Transformers: More Than Meets the Eye # 21 Feels Surprisingly Unclimactic

MTMTE21 cover

Transformers: More than Meets the Eye # 21

Written by James Roberts

Art by Milne

Published by IDW Comics

And so we come lurching to the climactic finale of the “Remain in Light” story arc, possibly best described as the “season finale” of “Transformers: More than Meets the Eye”, bringing things more or less to a close, before the big “Dark Cybertron” even kicks off.

It’s almost impossible to discuss the events of the issue at all without spoilers, except to say that everything works out well for all parties involved, except the bad guys of course. Which really, when you get to the heart of it, is the big problem with the issue, and by extension, the storyline as a whole. Remember, this is the story that solicits teased would “Change the Lost Light forever”, or words to that effect. But in actual fact, when the story wraps up, surprisingly little has changed when one really looks at it.

Oh sure, we know more about certain characters and a few relationships have changed, and one very minor character now has the handy ability to occupy two parts of a room at once, but really is the Lost Light’s crew that drastically different from when the story even started? At the risk of beating around the bush, it feels like somebody we liked needed to die.

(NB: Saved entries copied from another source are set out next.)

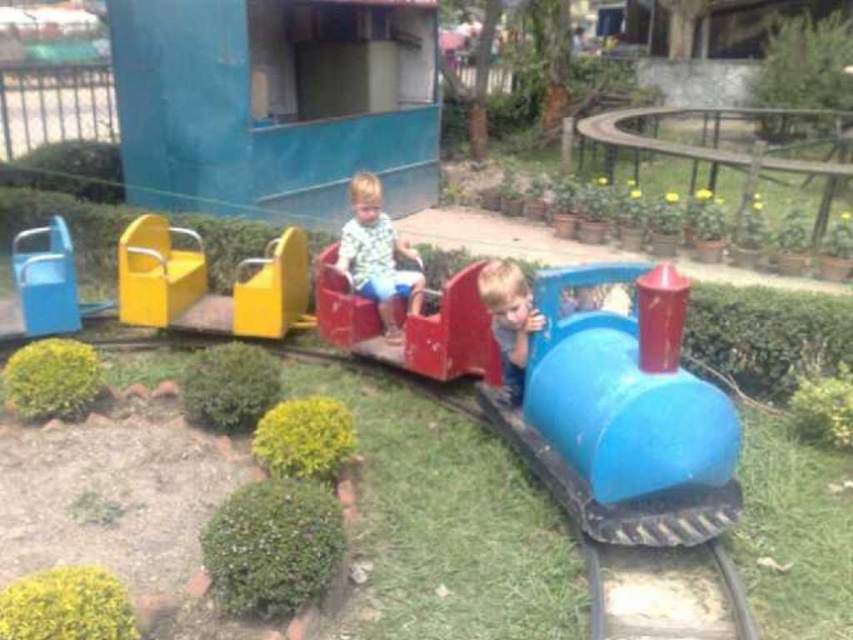 You are a parent waiting at the station and see your child sitting in the train. You notice the metallic yellow seat at left and the matte green shirt at center. Which object is higher in position?

The metallic yellow seat at left is located above the matte green shirt at center, so the metallic yellow seat at left is higher in position. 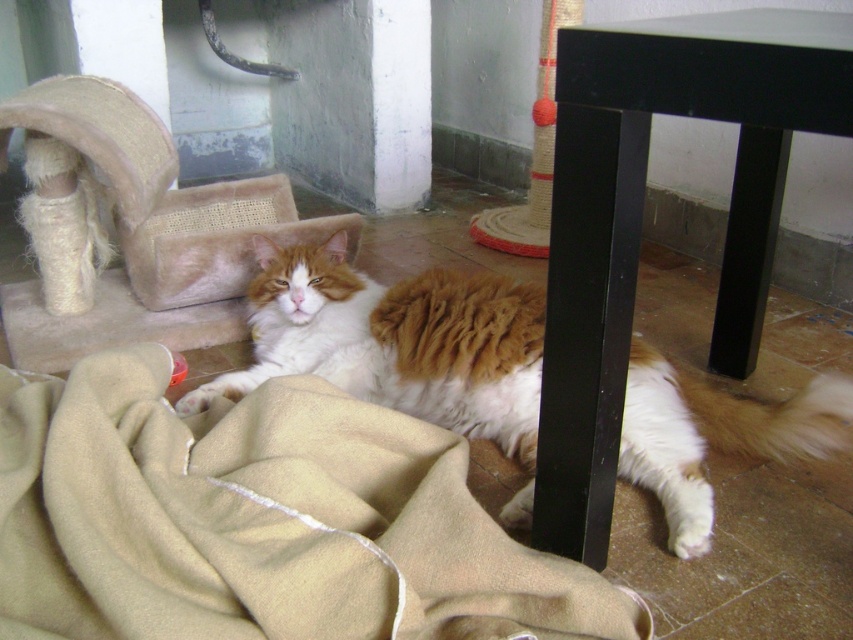 Question: Can you confirm if beige woolen blanket at lower left is thinner than fuzzy orange-white cat at center?

Choices:
 (A) yes
 (B) no

Answer: (A)

Question: Estimate the real-world distances between objects in this image. Which object is farther from the beige woolen blanket at lower left?

Choices:
 (A) fuzzy orange-white cat at center
 (B) black glossy table at lower right

Answer: (B)

Question: Is black glossy table at lower right above sisal-covered cat bed at upper left?

Choices:
 (A) no
 (B) yes

Answer: (A)

Question: From the image, what is the correct spatial relationship of black glossy table at lower right in relation to fuzzy orange-white cat at center?

Choices:
 (A) below
 (B) above

Answer: (B)

Question: Which point appears closest to the camera in this image?

Choices:
 (A) (126, 216)
 (B) (605, 426)
 (C) (503, 435)

Answer: (B)

Question: Which point appears farthest from the camera in this image?

Choices:
 (A) pos(828,45)
 (B) pos(492,385)
 (C) pos(479,564)

Answer: (B) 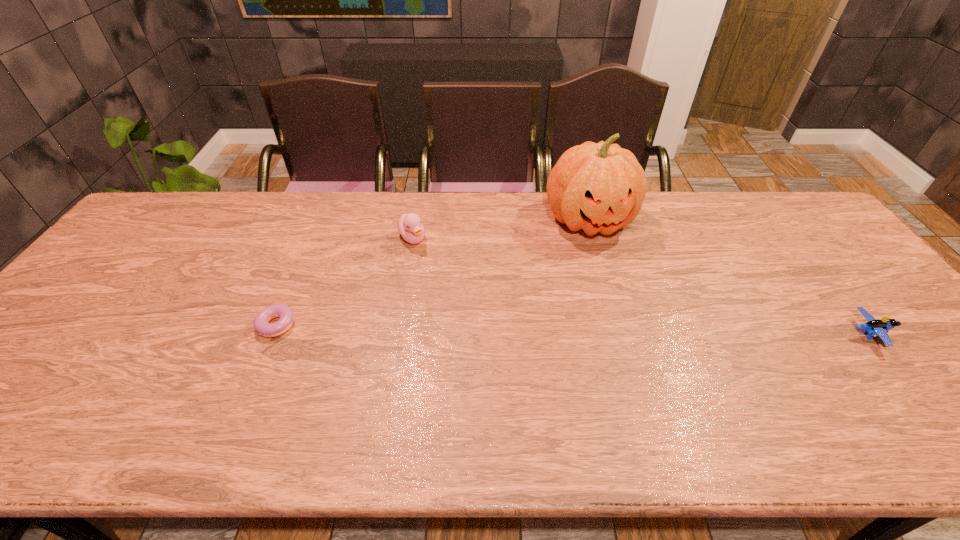 At what (x,y) coordinates should I click in order to perform the action: click on free space that satisfies the following two spatial constraints: 1. on the front side of the tallest object; 2. on the front-facing side of the third tallest object. Please return your answer as a coordinate pair (x, y). Looking at the image, I should click on (621, 334).

Find the location of a particular element. This screenshot has height=540, width=960. free location that satisfies the following two spatial constraints: 1. on the front side of the rightmost object; 2. on the front-facing side of the pumpkin is located at coordinates (621, 334).

The height and width of the screenshot is (540, 960). I want to click on free location that satisfies the following two spatial constraints: 1. on the back side of the third object from right to left; 2. on the right side of the doughnut, so click(316, 239).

Killing characters is a tricky business. You can’t just use character deaths as a way to artificially move the plot forward and create tension and drama, that’s a very Yoshiyuki Tomino way of doing things. But “More Than Meets the Eye” has been doing the almost the opposite since this story began: implying that characters have bitten the bullet (or sword, laser rifle, claw, hand, etc) but then having them turn up alive and well the next issue.

MTMTE21 interior

The same way that needless death feels cheap and exploitative, so does implying deaths and not following through on it. When you think about it, virtually every character in the series seemingly died over the last few issues, only to miraculously recover or pull some last minute trick to reveal ’twas all a ruse. If this was all misdirection to set the reader up for a sudden, unexpected, and very permanent death, this would all be well and good, but the fact that every character makes it out of this whole debacle feels like the carrot’s been whipped away from our awaiting mouths at the last minute.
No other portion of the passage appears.